Yeah I know, I had copied/pasted from the youtube descripe and forgot to edit that out, clearly it's a USN SEAHAWK, not a Pavehawk


----------



## Ravage (May 11, 2010)

Paves are Air Force


----------



## Diesel_Actual (May 11, 2010)

Ravage said:


> Paves are Air Force


 
brainfart!, so correction its a USN Seahawk not a MH-60M Blackhawk, I always get the helicopters of USAF Spec. Ops Wings confused with 160th SOAR. Thats why I post in the Naval Special Warfare section, and not Army, I don't follow the other branches with as must scrutiny


----------



## Diesel_Actual (May 15, 2010)

Repost for correctness, SEALs (Bandito Platoon), SWCC piloting NSWRHIBs and MKV SOCs, and HSC-84 HH-60 Seahawk VBSS Operations

ACT OF VALOR leaked TEASER


----------



## DA SWO (May 15, 2010)

Cool, can't wait for the full monty.


----------



## Diesel_Actual (Jun 10, 2010)

Some new stuff on the movie from Shane Hurlbut. Video and Pics @ http://www.macvideo.tv/camera-technology/features/index.cfm?articleId=3225979&pagType=samechandate

Not only is the film a first for the Special Operations community, but will be a pioneering film for cinematography, using never before utilized technology.
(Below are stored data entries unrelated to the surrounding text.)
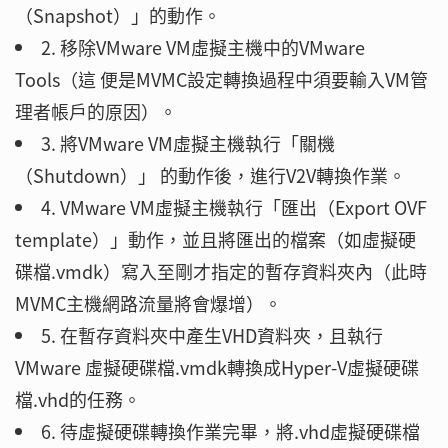
（Snapshot）」的動作。
2. 移除VMware VM虛擬主機中的VMware
Tools（這 便是MVMC設定轉換過程中須要輸入VM管
理者帳戶的原因）。
3. 將VMware VM虛擬主機執行「關機
（Shutdown）」 的動作後，進行V2V轉換作業。
4. VMware VM虛擬主機執行「匯出（Export OVF
template）」動作，並且將匯出的檔案（如虛擬硬
碟檔.vmdk）寫入至剛才指定的暫存資料夾內（此時
MVMC主機網路流量將會爆增）。
5. 在暫存資料夾中產生VHD資料夾，且執行
VMware 虛擬硬碟檔.vmdk轉換成Hyper-V虛擬硬碟
檔.vhd的任務。
6. 待虛擬硬碟轉換作業完畢，將.vhd虛擬硬碟檔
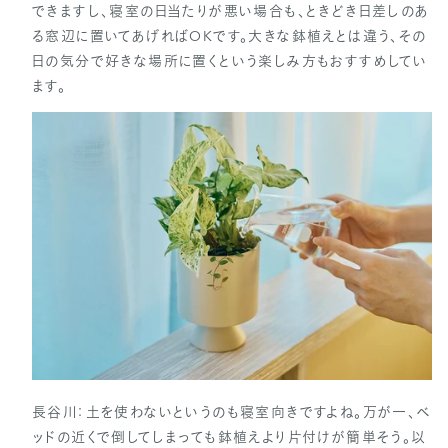
できますし、寝室の日当たりが悪い場合も、ときどき日差しのあ
る窓辺に置いてあげればOKです。大きな鉢植えとは違う、その
日の気分で好きな場所に置くという楽しみ方もおすすめしてい
ます。
長谷川：土を使わないというのも寝室向きですよね。万が一、ベ
ッドの近くで倒してしまっても鉢植えより片付けが簡単そう。以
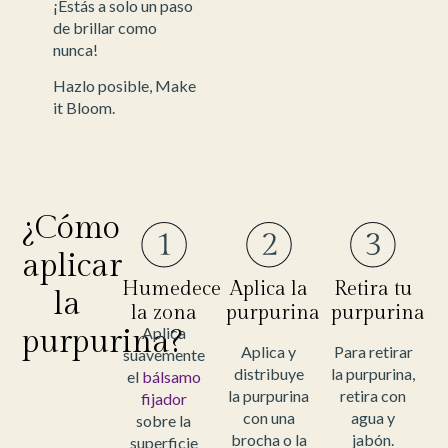
¡Estás a solo un paso
de brillar como
nunca!
Hazlo posible, Make
it Bloom.
¿Cómo
aplicar
Humedece
Aplica la
Retira tu
la
la zona
purpurina
purpurina
purpurina?
Aplica
Aplica y
Para retirar
suavemente
distribuye
la purpurina,
el
bálsamo
la purpurina
retira con
fijador
con una
agua y
sobre la
brocha o la
jabón.
superficie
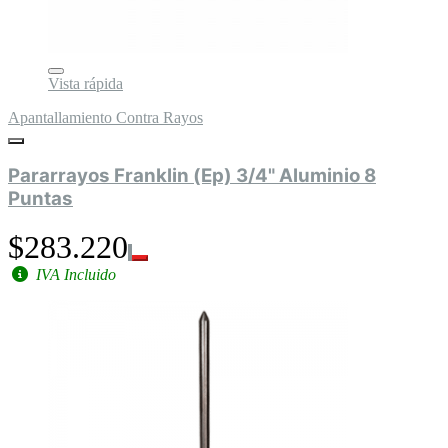
Vista rápida
Apantallamiento Contra Rayos
Pararrayos Franklin (Ep) 3/4" Aluminio 8
Puntas
$283.220
IVA Incluido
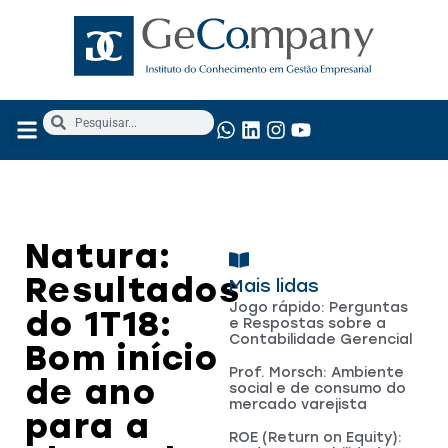
NOSSOS SERVIÇOS
ANÁLISE FUNDAMENTALISTA
Natura:
Resultados
Mais lidas
Jogo rápido: Perguntas
do 1T18:
e Respostas sobre a
Contabilidade Gerencial
Bom início
Prof. Morsch: Ambiente
de ano
social e de consumo do
mercado varejista
para a
ROE (Return on Equity):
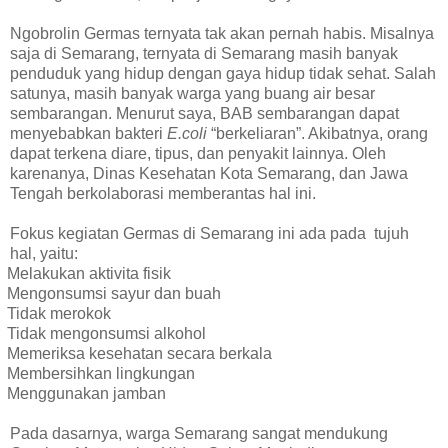
Ngobrolin Germas ternyata tak akan pernah habis. Misalnya
saja di Semarang, ternyata di Semarang masih banyak
penduduk yang hidup dengan gaya hidup tidak sehat. Salah
satunya, masih banyak warga yang buang air besar
sembarangan. Menurut saya, BAB sembarangan dapat
menyebabkan bakteri
E.coli
“berkeliaran”. Akibatnya, orang
dapat terkena diare, tipus, dan penyakit lainnya. Oleh
karenanya, Dinas Kesehatan Kota Semarang, dan Jawa
Tengah berkolaborasi memberantas hal ini.
Fokus kegiatan Germas di Semarang ini ada pada
tujuh
hal, yaitu:
Melakukan aktivita fisik
Mengonsumsi sayur dan buah
Tidak merokok
Tidak mengonsumsi alkohol
Memeriksa kesehatan secara berkala
Membersihkan lingkungan
Menggunakan jamban
Pada dasarnya, warga Semarang sangat mendukung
In the video, Shane talks about how the operations were all filmed in real time, and how the new Canon HDSLR will change the film industry.



> SHANE HURLBUT, ASC is an accomplished cinematographer who graduated from Emerson College with a Bachelor of Arts in Film. The American Society of Cinematographers (ASC) nominated Hurlbut's first feature, The Rat Pack, directed by Rob Cohen, for Best Cinematography in the category of Motion Picture, Miniseries or Pilot Television. Hurlbut recently finished shooting the feature "Men of Valor," which details the covert operations of the US Navy SEALS. Directed by Scott Waugh and Mike McCoy for Bandito Brothers and Legendary Pictures, this highly anticipated film was shot primarily on the Canon 5D Mark II camera and will be the first HDSLR full-length feature released by a major studio.



Also multi-page article in "American Cimeatographer", lots of pics and info from the movie.  Check it out. http://www.www.hurlbutvisuals.com/pdf/ShaneHurlbut_ASC_Mag_Jan2010.pdf


----------



## Manolito (Aug 27, 2011)

http://online.wsj.com/article/SB100...3606172306.html?mod=WSJ_LifeStyle_Lifestyle_5

I hope this comes out well. The article said they reviewed 1800 hours of film to insure no breach of OPSEC>


----------



## BFS Cat (Aug 27, 2011)

looks like Bandito Brothers got on the inside by doing a SWCC commerical for the Navy.


----------



## dknob (Aug 27, 2011)

I find it ridiculous that the SEAL Captain goes out of his way to have hollywood portray SEALs in the proper manner yet he signs on to help the Bandito brothers shoot a movie about stopping a Chechen jihadist from infiltrating his suicide bombers via the Mexican border - a mission that NSW would never get. 

This does not help the persistent nickname of SEALs being called Hollywood. lol


----------



## Swill (Aug 27, 2011)

If memory serves, Captain Duncan Smith was Charlie Sheen's stunt double for the under water fight scene at the end of "Navy SEALs." Might be wrong about that.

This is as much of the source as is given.